Inferior Alveolar Nerve Impairment Subsequent To Reduction Of Mandibular Fractures
Keywords:
Inferior alveolar nerve, mandibular fractures, peripheral nerve injuries, neurosensory testAbstract
Background:
Consequent Injury to branches of the trigeminal nerve is a well-recognized risk of dental and oral surgical procedures. Neurosensory impairment of inferior alveolar nerve is seen in traumatic mandibular fractures and after the reduction of these fractures. We conducted a study at Oral & Maxillofacial Surgery Department of Lahore Medical and Dental College from November 2016 to July 2017, to assess the frequency of inferior alveolar nerve impairment after reduction of open and close mandibular fractures.
Methods:
In this randomized controlled trial 60 patients with mandibular fractures between lingula and symphysis and matching the inclusion criteria were inducted and allocated into two groups; Group 1 patients were treated by open reduction and internal fixation by 2mm mini hole plate.

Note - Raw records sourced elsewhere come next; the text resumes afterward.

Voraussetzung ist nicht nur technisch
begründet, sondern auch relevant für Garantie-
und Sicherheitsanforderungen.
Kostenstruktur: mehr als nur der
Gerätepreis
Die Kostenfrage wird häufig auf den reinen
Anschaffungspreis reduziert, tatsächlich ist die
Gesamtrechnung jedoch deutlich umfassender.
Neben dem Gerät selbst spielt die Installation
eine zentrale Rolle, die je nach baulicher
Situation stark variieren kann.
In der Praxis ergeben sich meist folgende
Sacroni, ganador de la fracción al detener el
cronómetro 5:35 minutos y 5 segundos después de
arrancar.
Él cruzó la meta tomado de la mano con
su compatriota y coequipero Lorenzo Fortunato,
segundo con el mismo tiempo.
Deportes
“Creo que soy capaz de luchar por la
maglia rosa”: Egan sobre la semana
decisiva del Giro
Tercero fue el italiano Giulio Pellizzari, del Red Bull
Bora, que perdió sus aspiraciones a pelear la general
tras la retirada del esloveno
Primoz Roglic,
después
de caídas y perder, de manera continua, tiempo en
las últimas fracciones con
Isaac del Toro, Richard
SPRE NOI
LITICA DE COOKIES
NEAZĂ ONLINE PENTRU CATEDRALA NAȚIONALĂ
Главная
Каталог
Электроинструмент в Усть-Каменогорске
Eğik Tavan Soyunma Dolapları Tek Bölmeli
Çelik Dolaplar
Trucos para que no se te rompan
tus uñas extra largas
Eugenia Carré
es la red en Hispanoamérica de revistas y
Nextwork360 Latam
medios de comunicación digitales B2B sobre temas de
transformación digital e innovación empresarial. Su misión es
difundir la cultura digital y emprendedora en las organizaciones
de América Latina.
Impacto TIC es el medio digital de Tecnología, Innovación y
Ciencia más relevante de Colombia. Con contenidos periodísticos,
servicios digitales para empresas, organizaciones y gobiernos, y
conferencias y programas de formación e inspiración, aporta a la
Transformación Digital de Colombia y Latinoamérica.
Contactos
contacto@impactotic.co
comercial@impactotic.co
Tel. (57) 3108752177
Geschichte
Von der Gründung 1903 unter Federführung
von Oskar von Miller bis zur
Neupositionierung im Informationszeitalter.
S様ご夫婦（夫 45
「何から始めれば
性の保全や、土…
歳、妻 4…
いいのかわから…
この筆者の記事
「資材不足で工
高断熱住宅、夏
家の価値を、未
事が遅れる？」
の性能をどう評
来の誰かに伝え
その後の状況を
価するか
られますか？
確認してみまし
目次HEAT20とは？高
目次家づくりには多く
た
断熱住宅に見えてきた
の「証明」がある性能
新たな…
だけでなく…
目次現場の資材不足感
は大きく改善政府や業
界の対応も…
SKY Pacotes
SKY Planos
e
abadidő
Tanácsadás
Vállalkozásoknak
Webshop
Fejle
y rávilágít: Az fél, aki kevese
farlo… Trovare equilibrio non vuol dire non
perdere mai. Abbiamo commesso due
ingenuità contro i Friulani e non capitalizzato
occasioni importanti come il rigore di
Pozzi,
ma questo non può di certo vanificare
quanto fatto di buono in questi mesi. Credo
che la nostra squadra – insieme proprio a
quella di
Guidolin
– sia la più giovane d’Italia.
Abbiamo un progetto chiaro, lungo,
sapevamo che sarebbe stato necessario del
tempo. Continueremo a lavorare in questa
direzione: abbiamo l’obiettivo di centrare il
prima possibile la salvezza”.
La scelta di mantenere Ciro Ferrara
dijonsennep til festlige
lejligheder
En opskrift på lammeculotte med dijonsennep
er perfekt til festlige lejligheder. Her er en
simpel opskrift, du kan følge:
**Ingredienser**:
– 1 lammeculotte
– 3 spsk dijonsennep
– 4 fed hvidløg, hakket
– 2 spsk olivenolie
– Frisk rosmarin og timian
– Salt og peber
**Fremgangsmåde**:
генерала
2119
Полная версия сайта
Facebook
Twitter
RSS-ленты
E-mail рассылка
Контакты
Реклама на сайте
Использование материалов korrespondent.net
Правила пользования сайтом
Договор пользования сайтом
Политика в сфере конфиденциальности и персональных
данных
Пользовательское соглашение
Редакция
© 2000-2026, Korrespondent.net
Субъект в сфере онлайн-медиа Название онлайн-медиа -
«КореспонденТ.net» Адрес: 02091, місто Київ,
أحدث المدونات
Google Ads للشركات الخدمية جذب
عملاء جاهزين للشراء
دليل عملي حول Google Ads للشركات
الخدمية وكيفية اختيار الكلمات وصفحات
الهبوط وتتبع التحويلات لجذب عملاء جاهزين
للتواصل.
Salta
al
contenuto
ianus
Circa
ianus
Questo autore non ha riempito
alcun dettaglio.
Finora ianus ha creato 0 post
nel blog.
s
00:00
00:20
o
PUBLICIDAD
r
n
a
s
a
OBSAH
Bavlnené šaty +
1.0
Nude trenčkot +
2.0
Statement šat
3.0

Group 2 were treated by closed reduction achieved by eyelet intermaxillary fixation. The inferior alveolar nerve function was clinically evaluated on seventh postoperative day. The results of these evaluations were recorded in a specially designed proforma. Data was analyzed by using SPSS Version 10.0.
Results:
The mean age of patients was 25.25 ± 9.207 years (range 15 to 60). In this study there were 53 (88.3%) males and 7 (11.7%) females (male to female ratio 7.57: 1). Using chi-square test we found closed reduction group was statistically significant [p-value = 0.001 (< 0.0001)]. in getting the higher NST score compared to open reduction.
Conclusion:
There is relatively greater risk of sensory impairment of inferior alveolar nerve with open reduction and internal fixation compared to closed reduction of mandibular fractures.